**WHAT THE TASK REQUIRES**
Every line from the one holding "PERINČIĆ Na" to the end of the entries should be repeated exactly, with the pictures left out.
════════
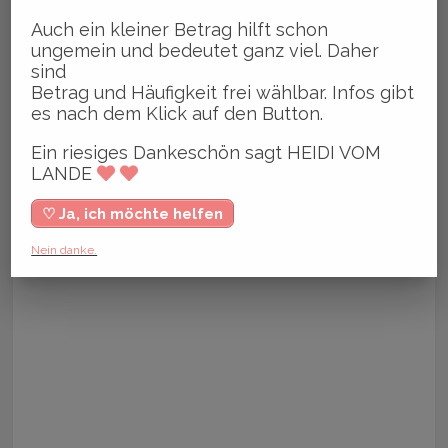
Auch ein kleiner Betrag hilft schon
ungemein und bedeutet ganz viel. Daher
sind
Betrag und Häufigkeit frei wählbar. Infos gibt
es nach dem Klick auf den Button.
Ein riesiges Dankeschön sagt HEIDI VOM
LANDE
♡ Ja, ich möchte helfen
Nein danke.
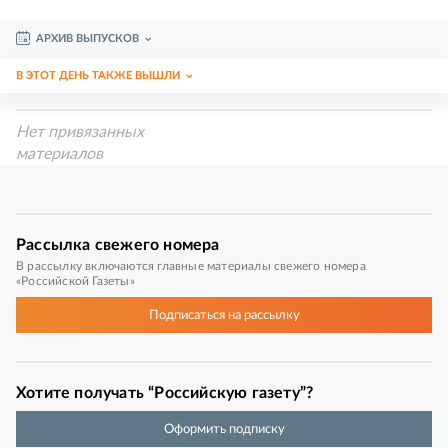
АРХИВ ВЫПУСКОВ
В ЭТОТ ДЕНЬ ТАКЖЕ ВЫШЛИ
Нет привязанных
материалов
Рассылка
свежего номера
В рассылку включаются главные материалы свежего номера
«Российской Газеты»
Подписаться
на рассылку
Хотите получать “Российскую газету”?
Оформить подписку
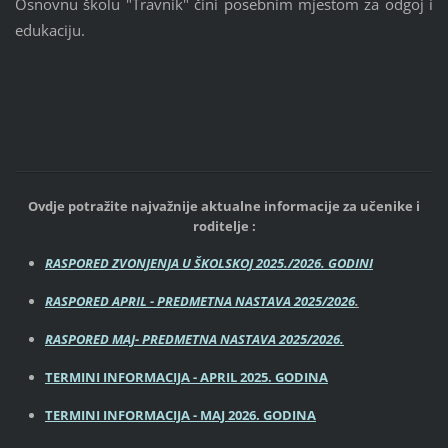
Osnovnu školu "Travnik" čini posebnim mjestom za odgoj i
edukaciju.
Ovdje potražite najvažnije aktualne informacije za učenike i
roditelje :
RASPORED ZVONJENJA U ŠKOLSKOJ 2025./2026. GODINI
RASPORED APRIL - PREDMETNA NASTAVA 2025/2026
.
RASPORED MAJ- PREDMETNA NASTAVA 2025/2026.
TERMINI INFORMACIJA - APRIL 2025. GODINA
TERMINI INFORMACIJA - MAJ 2026. GODINA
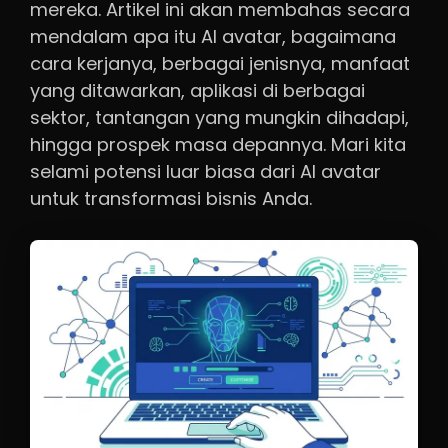
mereka. Artikel ini akan membahas secara
mendalam apa itu AI avatar, bagaimana
cara kerjanya, berbagai jenisnya, manfaat
yang ditawarkan, aplikasi di berbagai
sektor, tantangan yang mungkin dihadapi,
hingga prospek masa depannya. Mari kita
selami potensi luar biasa dari AI avatar
untuk transformasi bisnis Anda.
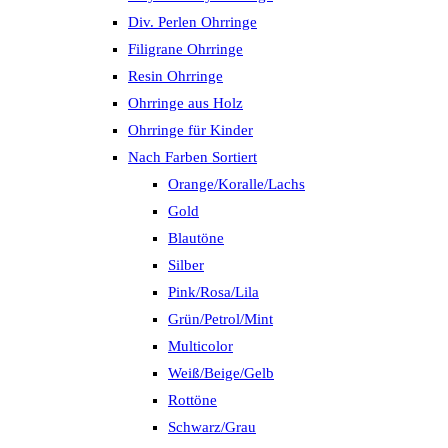
Div. Perlen Ohrringe
Filigrane Ohrringe
Resin Ohrringe
Ohrringe aus Holz
Ohrringe für Kinder
Nach Farben Sortiert
Orange/Koralle/Lachs
Gold
Blautöne
Silber
Pink/Rosa/Lila
Grün/Petrol/Mint
Multicolor
Weiß/Beige/Gelb
Rottöne
Schwarz/Grau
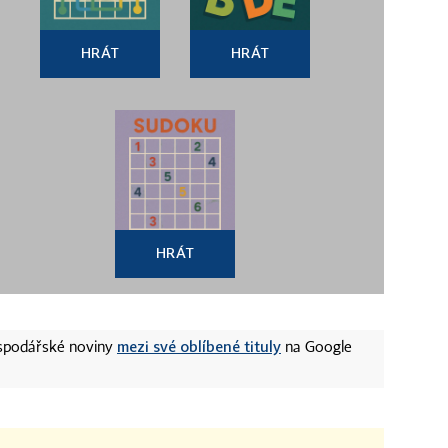
HRÁT
HRÁT
HRÁT
mezi své oblíbené tituly
ospodářské noviny
na Google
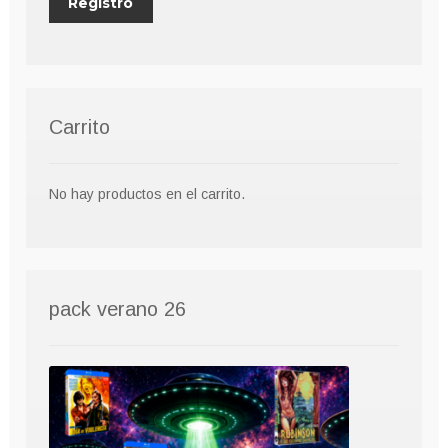
Carrito
No hay productos en el carrito.
pack verano 26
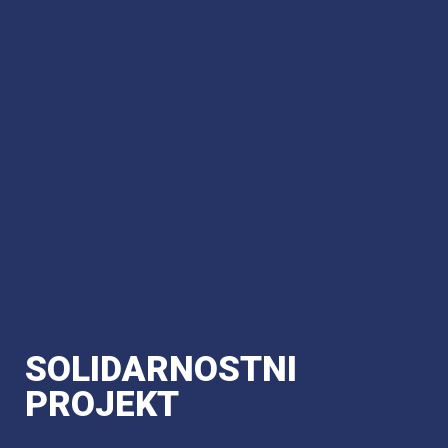
SOLIDARNOSTNI
PROJEKT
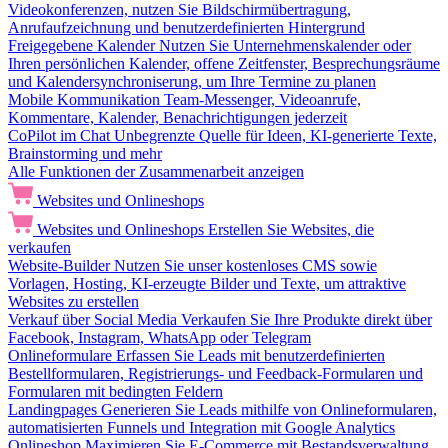
Videokonferenzen, nutzen Sie Bildschirmübertragung,
Anrufaufzeichnung und benutzerdefinierten Hintergrund
Freigegebene Kalender
Nutzen Sie Unternehmenskalender oder
Ihren persönlichen Kalender, offene Zeitfenster, Besprechungsräume
und Kalendersynchroniserung, um Ihre Termine zu planen
Mobile Kommunikation
Team-Messenger, Videoanrufe,
Kommentare, Kalender, Benachrichtigungen jederzeit
CoPilot im Chat
Unbegrenzte Quelle für Ideen, KI-generierte Texte,
Brainstorming und mehr
Alle Funktionen der Zusammenarbeit anzeigen
Websites und Onlineshops
Websites und Onlineshops
Erstellen Sie Websites, die
verkaufen
Website-Builder
Nutzen Sie unser kostenloses CMS sowie
Vorlagen, Hosting, KI-erzeugte Bilder und Texte, um attraktive
Websites zu erstellen
Verkauf über Social Media
Verkaufen Sie Ihre Produkte direkt über
Facebook, Instagram, WhatsApp oder Telegram
Onlineformulare
Erfassen Sie Leads mit benutzerdefinierten
Bestellformularen, Registrierungs- und Feedback-Formularen und
Formularen mit bedingten Feldern
Landingpages
Generieren Sie Leads mithilfe von Onlineformularen,
automatisierten Funnels und Integration mit Google Analytics
Onlineshop
Maximieren Sie E-Commerce mit Bestandsverwaltung,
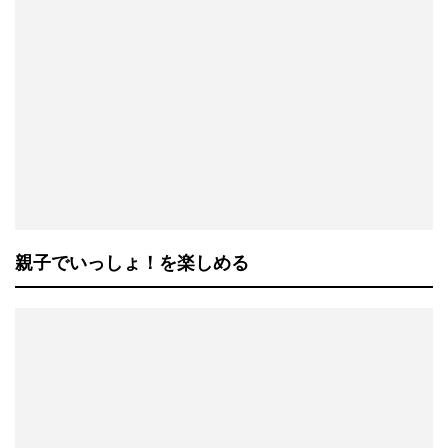
親子でいっしょ！を楽しめる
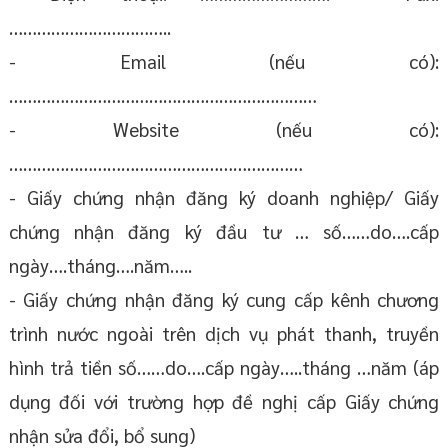
……………………………..
- Email (nếu có):
…………………………………………………………
- Website (nếu có):
………………………………………………………
- Giấy chứng nhận đăng ký doanh nghiệp/ Giấy
chứng nhận đăng ký đầu tư … số……do….cấp
ngày….tháng….năm…..
- Giấy chứng nhận đăng ký cung cấp kênh chương
trình nước ngoài trên dịch vụ phát thanh, truyền
hình trả tiền số……do….cấp ngày…..tháng …năm (áp
dụng đối với trường hợp đề nghị cấp Giấy chứng
nhận sửa đổi, bổ sung)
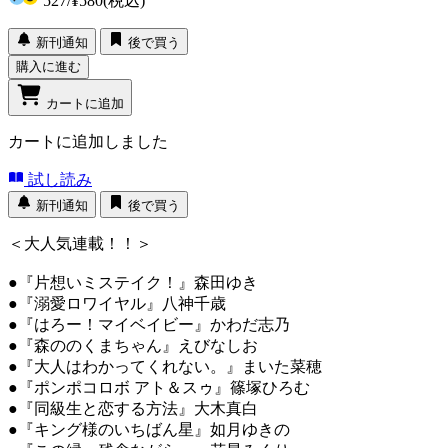
527
/
¥580
(税込)
新刊通知
後で買う
購入に進む
カートに追加
カートに追加しました
試し読み
新刊通知
後で買う
＜大人気連載！！＞
●『片想いミステイク！』森田ゆき
●『溺愛ロワイヤル』八神千歳
●『はろー！マイベイビー』かわだ志乃
●『森ののくまちゃん』えびなしお
●『大人はわかってくれない。』まいた菜穂
●『ポンポコロボ アト＆スゥ』篠塚ひろむ
●『同級生と恋する方法』大木真白
●『キング様のいちばん星』如月ゆきの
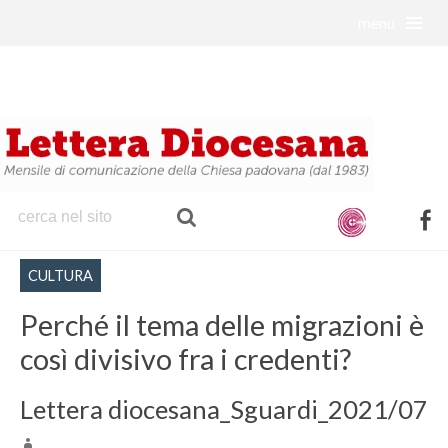
menu
S
k
i
p
t
o
c
o
f
n
a
t
CULTURA
c
e
e
Perché il tema delle migrazioni è
n
b
t
così divisivo fra i credenti?
o
o
Lettera diocesana_Sguardi_2021/07
k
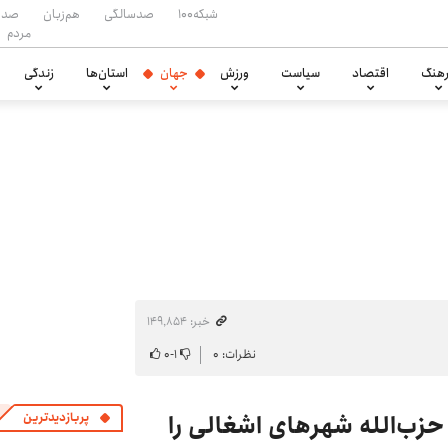
شبکه۱۰۰
صدسالگی
هم‌زبان
صدا
مردم
هنگ
اقتصاد
سیاست
ورزش
جهان
استان‌ها
زندگی
خبر: ۱۴۹٬۸۵۴
نظرات: ۰
۱
-
۰
حزب‌الله شهرهای اشغالی را
پربازدیدترین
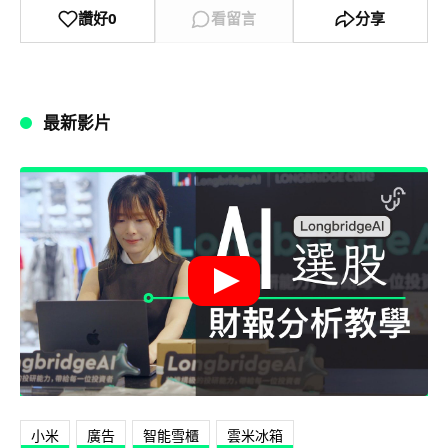
讚好
0
看留言
分享
最新影片
小米
廣告
智能雪櫃
雲米冰箱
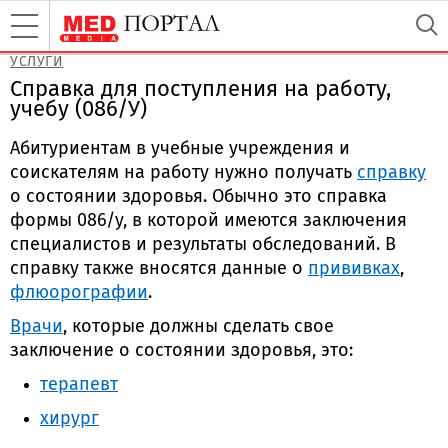
УСЛУГИ
Справка для поступления на работу,
учебу (086/У)
Абитуриентам в учебные учреждения и
соискателям на работу нужно получать
справку
о состоянии здоровья. Обычно это справка
формы 086/у, в которой имеются заключения
специалистов и результаты обследований. В
справку также вносятся данные о
прививках
,
флюорографии
.
Врачи
, которые должны сделать свое
заключение о состоянии здоровья, это:
терапевт
хирург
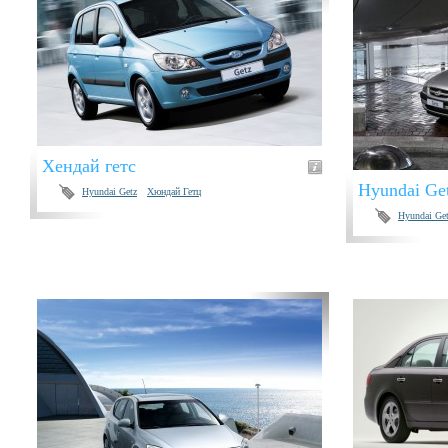
Хендай гетс
Hyundai Ge
Hyundai Getz
Хюндай Гетц
Hyundai Ge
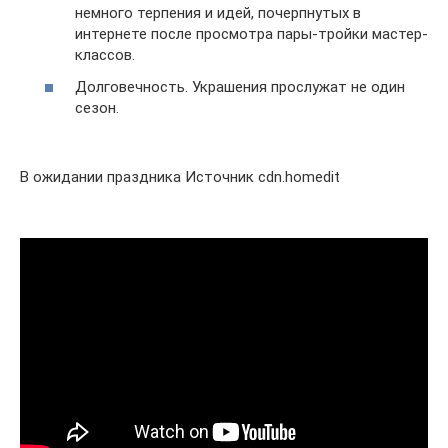
немного терпения и идей, почерпнутых в
интернете после просмотра пары-тройки мастер-
классов.
Долговечность. Украшения прослужат не один
сезон.
В ожидании праздника Источник cdn.homedit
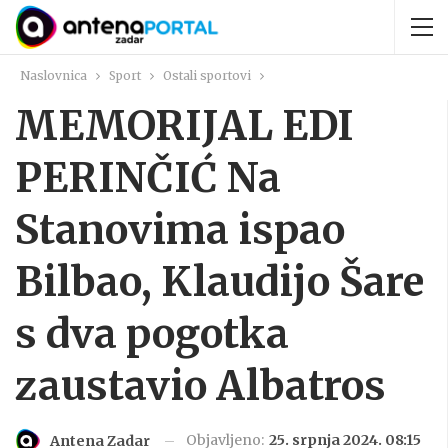
Naslovnica
Sport
Ostali sportovi
MEMORIJAL EDI
PERINČIĆ Na
Stanovima ispao
Bilbao, Klaudijo Šare
s dva pogotka
zaustavio Albatros
Objavljeno:
25. srpnja 2024. 08:15
Antena Zadar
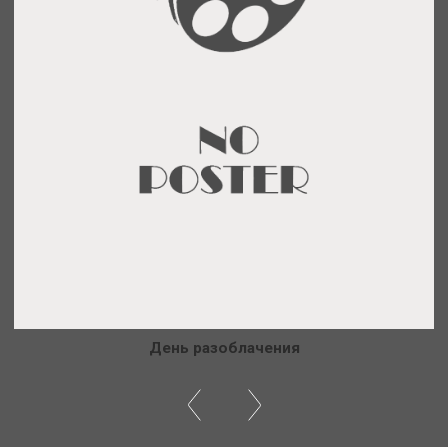
День разоблачения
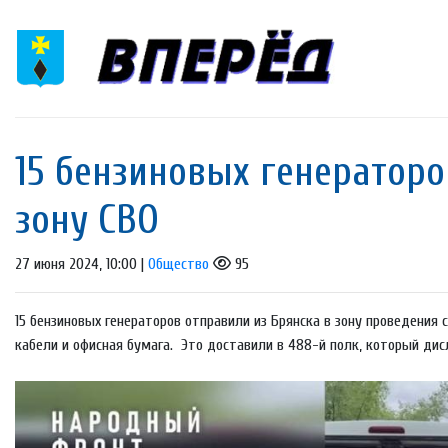
15 бензиновых генераторо
зону СВО
27 июня 2024, 10:00 |
Общество
95
15 бензиновых генераторов отправили из Брянска в зону проведения
кабели и офисная бумага. Это доставили в 488-й полк, который ди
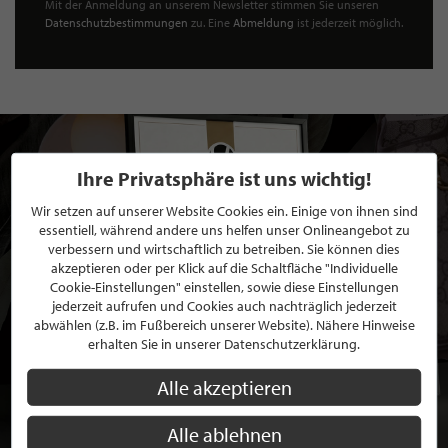
Mit der Anmeldung an unserem Newsletter stimmen Sie unseren
Datenschutzbestimmungen
zu. Eine
Abmeldung
ist jederzeit möglich.
Ihre Privatsphäre ist uns wichtig!
Wir setzen auf unserer Website Cookies ein. Einige von ihnen sind
essentiell, während andere uns helfen unser Onlineangebot zu
verbessern und wirtschaftlich zu betreiben. Sie können dies
akzeptieren oder per Klick auf die Schaltfläche "Individuelle
Cookie-Einstellungen" einstellen, sowie diese Einstellungen
jederzeit aufrufen und Cookies auch nachträglich jederzeit
abwählen (z.B. im Fußbereich unserer Website). Nähere Hinweise
erhalten Sie in unserer Datenschutzerklärung.
Alle akzeptieren
Alle ablehnen
BEWERBEN SIE SICH FÜR EINE GRATIS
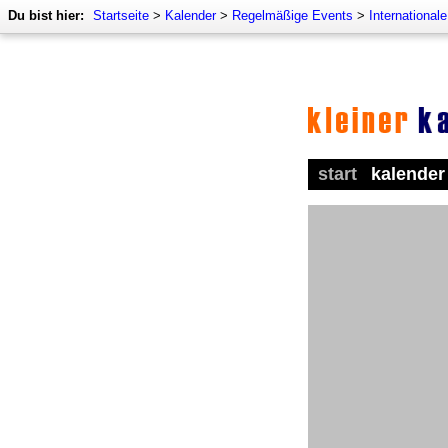
Du bist hier:
Startseite
>
Kalender
>
Regelmäßige Events
>
International
start
kalender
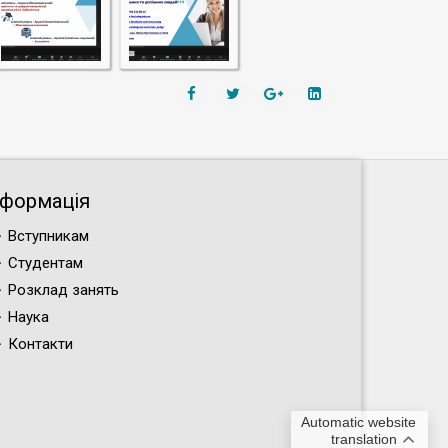
нформація
Вступникам
Студентам
Розклад занять
Наука
Контакти
Automatic website
translation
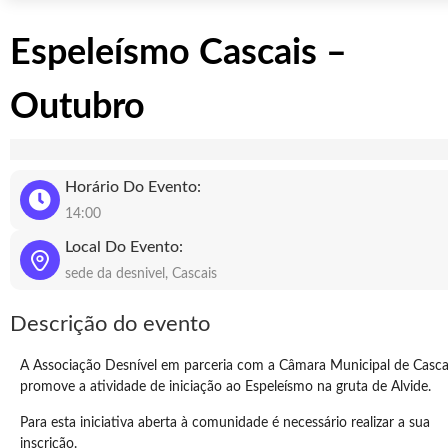
Espeleísmo Cascais –
Outubro
Horário Do Evento:
14:00
Local Do Evento:
sede da desnivel, Cascais
Descrição do evento
A Associação Desnível em parceria com a Câmara Municipal de Casca
promove a atividade de iniciação ao Espeleísmo na gruta de Alvide.
Para esta iniciativa aberta à comunidade é necessário realizar a sua
inscrição.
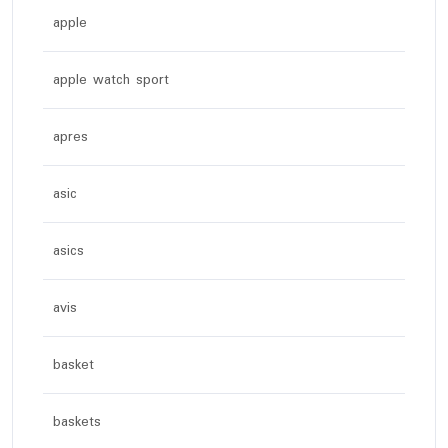
apple
apple watch sport
apres
asic
asics
avis
basket
baskets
════════
**PROBLEM SOLUTION**
PERINČIĆ Na
Stanovima ispao
Bilbao, Klaudijo Šare
s dva pogotka
zaustavio Albatros
Objavljeno:
25. srpnja 2024. 08:15
Antena Zadar
День разоблачения
15 бензиновых генераторо
зону СВО
27 июня 2024, 10:00 |
Общество
95
15 бензиновых генераторов отправили из Брянска в зону проведения
кабели и офисная бумага. Это доставили в 488-й полк, который ди
Mit der Anmeldung an unserem Newsletter stimmen Sie unseren
Datenschutzbestimmungen
zu. Eine
Abmeldung
ist jederzeit möglich.
Ihre Privatsphäre ist uns wichtig!
Wir setzen auf unserer Website Cookies ein. Einige von ihnen sind
essentiell, während andere uns helfen unser Onlineangebot zu
verbessern und wirtschaftlich zu betreiben. Sie können dies
akzeptieren oder per Klick auf die Schaltfläche "Individuelle
Cookie-Einstellungen" einstellen, sowie diese Einstellungen
jederzeit aufrufen und Cookies auch nachträglich jederzeit
abwählen (z.B. im Fußbereich unserer Website). Nähere Hinweise
erhalten Sie in unserer Datenschutzerklärung.
Alle akzeptieren
Alle ablehnen
BEWERBEN SIE SICH FÜR EINE GRATIS
Du bist hier:
Startseite
>
Kalender
>
Regelmäßige Events
>
International
start
kalender
нформація
Вступникам
Студентам
Розклад занять
Наука
Контакти
Automatic website
translation
Espeleísmo Cascais –
Outubro
Horário Do Evento:
14:00
Local Do Evento:
sede da desnivel, Cascais
Descrição do evento
A Associação Desnível em parceria com a Câmara Municipal de Casca
promove a atividade de iniciação ao Espeleísmo na gruta de Alvide.
Para esta iniciativa aberta à comunidade é necessário realizar a sua
inscrição.
apple
apple watch sport
apres
asic
asics
avis
basket
baskets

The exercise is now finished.